WHAT YOU NEED TO DO:
Filter the lines below, keeping each one that holds "from".

Saved entries
========================

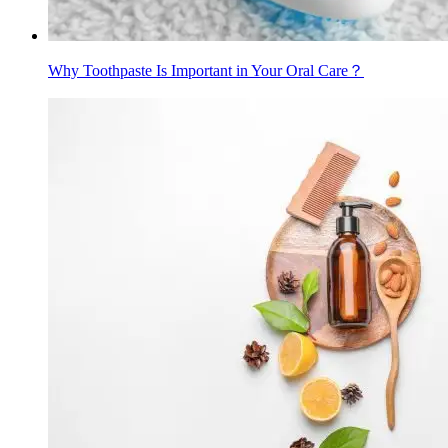
Why Toothpaste Is Important in Your Oral Care？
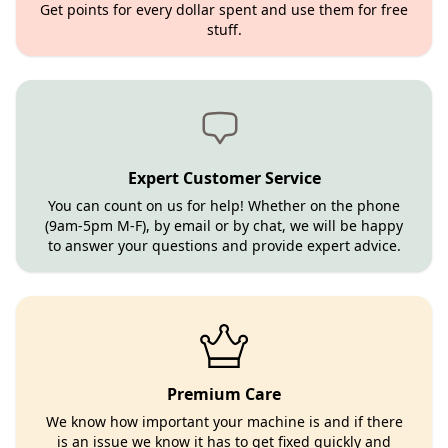
Get points for every dollar spent and use them for free
stuff.
Expert Customer Service
You can count on us for help! Whether on the phone
(9am-5pm M-F), by email or by chat, we will be happy
to answer your questions and provide expert advice.
Premium Care
We know how important your machine is and if there
is an issue we know it has to get fixed quickly and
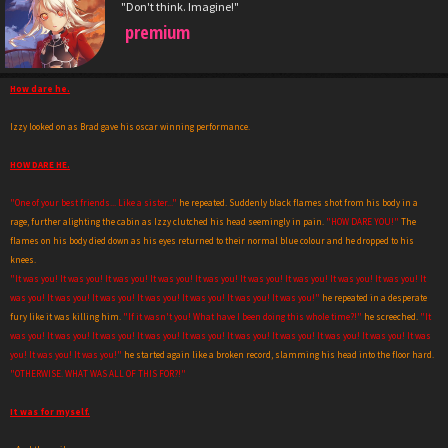
"Don't think. Imagine!"
premium
How dare he.
Izzy looked on as Brad gave his oscar winning performance.
HOW DARE HE.
"One of your best friends... Like a sister..."
he repeated. Suddenly black flames shot from his body in a
rage, further alighting the cabin as Izzy clutched his head seemingly in pain.
"HOW DARE YOU!"
The
flames on his body died down as his eyes returned to their normal blue colour and he dropped to his
knees.
"It was you! It was you! It was you! It was you! It was you! It was you! It was you! It was you! It was you! It
was you! It was you! It was you! It was you! It was you! It was you! It was you!"
he repeated in a desperate
fury like it was killing him.
"If it wasn't you! What have I been doing this whole time?!"
he screeched.
"It
was you! It was you! It was you! It was you! It was you! It was you! It was you! It was you! It was you! It was
you! It was you! It was you!"
he started again like a broken record, slamming his head into the floor hard.
"OTHERWISE. WHAT WAS ALL OF THIS FOR?!"
It was for myself.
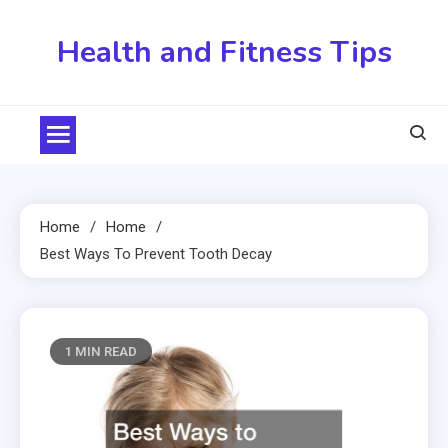
Skip
to
Health and Fitness Tips
content
Home
Home
Best Ways To Prevent Tooth Decay
1 MIN READ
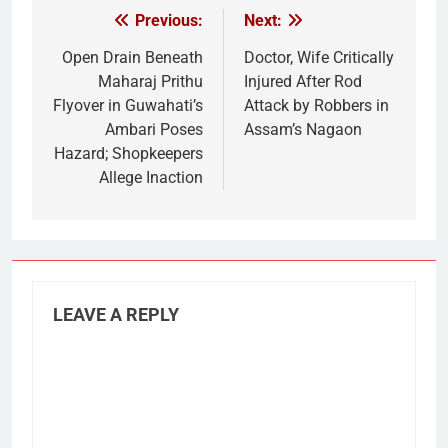
Previous:
Next:
Post
navigation
Open Drain Beneath
Doctor, Wife Critically
Maharaj Prithu
Injured After Rod
Flyover in Guwahati’s
Attack by Robbers in
Ambari Poses
Assam’s Nagaon
Hazard; Shopkeepers
Allege Inaction
LEAVE A REPLY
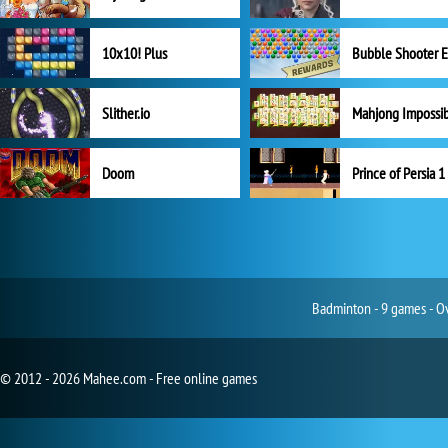
10x10! Plus
Slither.io
Mahjong Impossi
Doom
Prince of Persia 1
Badminton - 9 games - Ov
© 2012 - 2026 Mahee.com - Free online games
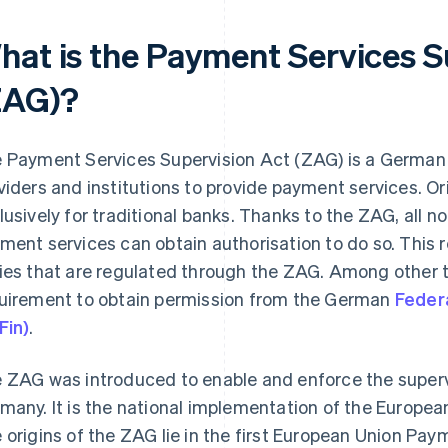
hat is the Payment Services S
ZAG)?
 Payment Services Supervision Act (ZAG) is a German
viders and institutions to provide payment services. Ori
lusively for traditional banks. Thanks to the ZAG, all
ment services can obtain authorisation to do so. This res
ies that are regulated through the ZAG. Among other t
uirement to obtain permission from the German
Federa
Fin)
.
 ZAG was introduced to enable and enforce the superv
many. It is the national implementation of the Europea
 origins of the ZAG lie in the first European Union Pay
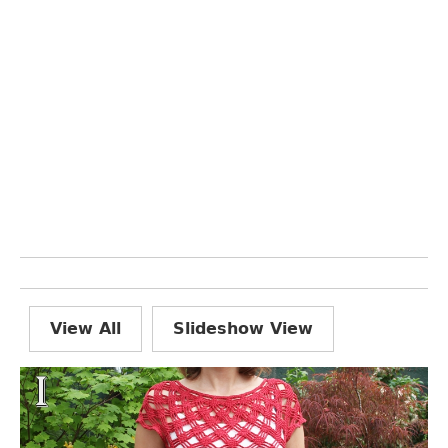
View All
Slideshow View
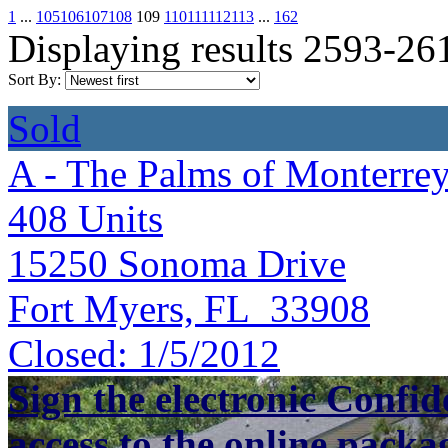
1
...
105
106
107
108
109
110
111
112
113
...
162
Displaying results 2593-26
Sort By:
Sold
A - The Palms of Monterre
408
Units
15250 Sonoma Drive
Fort Myers, FL 33908
Closed:
1/5/2012
Sign the electronic Confid
access to the online packa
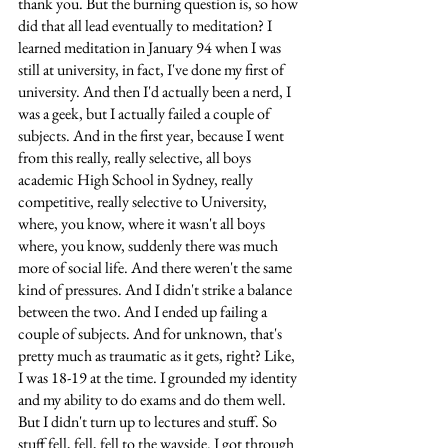
thank you. But the burning question is, so how 
did that all lead eventually to meditation? I 
learned meditation in January 94 when I was 
still at university, in fact, I've done my first of 
university. And then I'd actually been a nerd, I 
was a geek, but I actually failed a couple of 
subjects. And in the first year, because I went 
from this really, really selective, all boys 
academic High School in Sydney, really 
competitive, really selective to University, 
where, you know, where it wasn't all boys 
where, you know, suddenly there was much 
more of social life. And there weren't the same 
kind of pressures. And I didn't strike a balance 
between the two. And I ended up failing a 
couple of subjects. And for unknown, that's 
pretty much as traumatic as it gets, right? Like, 
I was 18-19 at the time. I grounded my identity 
and my ability to do exams and do them well. 
But I didn't turn up to lectures and stuff. So 
stuff fell, fell, fell to the wayside. I got through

========================

RESPONSE:
he repeated. Suddenly black flames shot from his body in a
uirement to obtain permission from the German
from this really, really selective, all boys 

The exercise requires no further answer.